Supplied data:
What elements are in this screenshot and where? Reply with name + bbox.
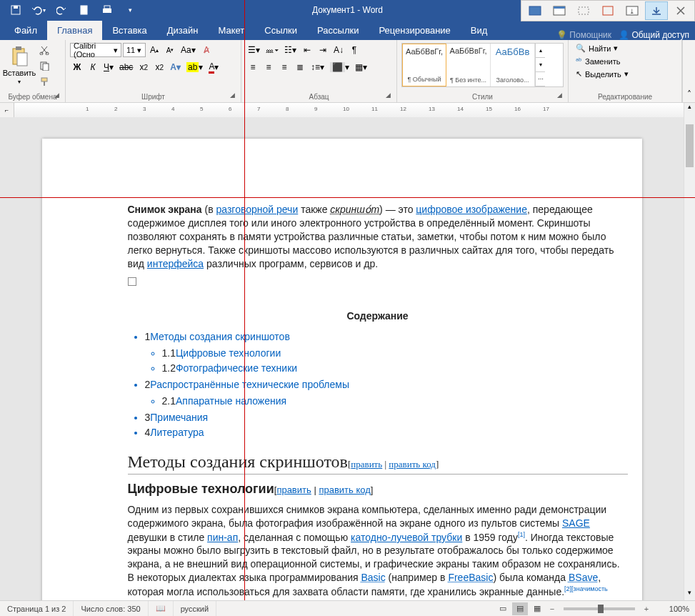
toc-item[interactable]: 1Методы создания скриншотов [145,330,628,344]
show-marks-button[interactable]: ¶ [347,43,361,57]
align-center-button[interactable]: ≡ [261,60,276,74]
toc-subitem[interactable]: 1.1Цифровые технологии [162,347,628,360]
align-left-button[interactable]: ≡ [246,60,260,74]
increase-indent-button[interactable]: ⇥ [316,43,330,57]
tab-review[interactable]: Рецензирование [369,21,460,40]
link-digital-image[interactable]: цифровое изображение [416,204,527,215]
font-size-combo[interactable]: 11 ▾ [123,43,146,57]
status-wordcount[interactable]: Число слов: 350 [74,601,148,616]
subscript-button[interactable]: x2 [136,60,151,74]
scroll-up-button[interactable]: ▴ [684,103,695,114]
toc-subitem[interactable]: 1.2Фотографические техники [162,362,628,375]
toc-item[interactable]: 3Примечания [145,411,628,424]
paragraph-dialog-launcher[interactable]: ◢ [386,91,394,100]
zoom-slider[interactable] [564,607,635,610]
link-bsave[interactable]: BSave [569,572,598,583]
clear-format-button[interactable]: A̷ [199,43,214,57]
tab-home[interactable]: Главная [47,21,102,40]
view-print-button[interactable]: ▤ [512,602,528,615]
toc-toggle-checkbox[interactable] [128,277,136,286]
styles-dialog-launcher[interactable]: ◢ [557,91,566,100]
font-color-button[interactable]: A▾ [206,60,221,74]
link-freebasic[interactable]: FreeBasic [448,572,493,583]
tab-design[interactable]: Дизайн [157,21,209,40]
numbering-button[interactable]: ⅏▾ [264,43,281,57]
toc-subitem[interactable]: 2.1Аппаратные наложения [162,394,628,408]
select-button[interactable]: ↖Выделить ▾ [573,69,677,79]
quick-print-button[interactable] [97,1,117,19]
align-right-button[interactable]: ≡ [277,60,291,74]
zoom-out-button[interactable]: − [546,605,558,613]
scroll-down-button[interactable]: ▾ [684,589,695,600]
horizontal-ruler[interactable]: 1234567891011121314151617 [14,103,684,117]
zoom-thumb[interactable] [598,605,604,613]
scroll-snip-btn[interactable]: ⤓ [621,1,644,20]
paste-button[interactable]: Вставить ▾ [4,43,34,87]
zoom-in-button[interactable]: + [641,605,652,613]
change-case-button[interactable]: Aa▾ [179,43,198,57]
zoom-level[interactable]: 100% [654,605,689,613]
close-snip-btn[interactable] [669,1,692,20]
document-area[interactable]: Снимок экрана (в разговорной речи также … [0,117,684,600]
status-proofing[interactable]: 📖 [149,601,174,616]
decrease-indent-button[interactable]: ⇤ [300,43,314,57]
tab-file[interactable]: Файл [0,21,47,40]
font-dialog-launcher[interactable]: ◢ [230,91,239,100]
scroll-thumb[interactable] [686,124,694,167]
superscript-button[interactable]: x2 [152,60,166,74]
save-button[interactable] [6,1,26,19]
shrink-font-button[interactable]: A▾ [163,43,177,57]
link-sage[interactable]: SAGE [562,517,590,529]
window-snip-btn[interactable] [548,1,571,20]
bold-button[interactable]: Ж [70,60,84,74]
tab-insert[interactable]: Вставка [102,21,156,40]
fullscreen-snip-btn[interactable] [524,1,546,20]
vertical-scrollbar[interactable]: ▴ ▾ [684,103,695,600]
tab-view[interactable]: Вид [461,21,498,40]
multilevel-button[interactable]: ☷▾ [282,43,299,57]
redo-button[interactable] [51,1,71,19]
tab-layout[interactable]: Макет [208,21,254,40]
freeform-snip-btn[interactable] [596,1,619,20]
link-basic[interactable]: Basic [361,572,385,583]
tell-me[interactable]: 💡 Помощник [556,30,611,40]
underline-button[interactable]: Ч▾ [101,60,116,74]
region-snip-btn[interactable] [572,1,595,20]
link-editcode-h3[interactable]: править код [319,485,370,495]
link-crt[interactable]: катодно-лучевой трубки [351,532,462,543]
document-body[interactable]: Снимок экрана (в разговорной речи также … [128,203,628,600]
link-colloquial[interactable]: разговорной речи [216,204,299,215]
share-button[interactable]: 👤 Общий доступ [619,30,689,40]
strikethrough-button[interactable]: abc [117,60,135,74]
format-painter-button[interactable] [37,74,51,89]
sort-button[interactable]: A↓ [331,43,346,57]
save-snip-btn[interactable] [645,1,668,20]
qat-customize-button[interactable]: ▾ [120,1,140,19]
status-language[interactable]: русский [174,601,216,616]
replace-button[interactable]: ᵃᵇЗаменить [573,56,677,66]
style-heading1[interactable]: АаБбВв Заголово... [491,44,535,86]
new-doc-button[interactable] [74,1,94,19]
justify-button[interactable]: ≣ [293,60,307,74]
style-nospacing[interactable]: АаБбВвГг, ¶ Без инте... [446,44,491,86]
tab-selector[interactable]: ⌐ [0,103,14,117]
clipboard-dialog-launcher[interactable]: ◢ [54,91,63,100]
collapse-ribbon-button[interactable]: ˄ [682,40,695,102]
toc-item[interactable]: 4Литература [145,426,628,439]
toc-item[interactable]: 2Распространённые технические проблемы [145,378,628,392]
link-edit-h3[interactable]: править [276,485,311,495]
view-web-button[interactable]: ▦ [529,602,545,615]
link-interface[interactable]: интерфейса [147,258,204,269]
undo-button[interactable]: ▾ [29,1,49,19]
link-edit-h2[interactable]: править [351,459,382,470]
tab-mailings[interactable]: Рассылки [307,21,369,40]
link-pinup[interactable]: пин-ап [207,532,238,543]
status-page[interactable]: Страница 1 из 2 [0,601,74,616]
font-name-combo[interactable]: Calibri (Осно ▾ [70,43,121,57]
line-spacing-button[interactable]: ↕≡▾ [309,60,326,74]
italic-button[interactable]: К [86,60,100,74]
highlight-button[interactable]: ab▾ [184,60,205,74]
find-button[interactable]: 🔍Найти ▾ [573,43,677,54]
borders-button[interactable]: ▦▾ [353,60,369,74]
styles-gallery-more[interactable]: ▴▾⋯ [535,44,545,86]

Instructions to follow: From the records above, copy every line that includes the word "речи".

Task response:
document-area[interactable]: Снимок экрана (в разговорной речи также … [0,117,684,600]
document-body[interactable]: Снимок экрана (в разговорной речи также … [128,203,628,600]
link-colloquial[interactable]: разговорной речи [216,204,299,215]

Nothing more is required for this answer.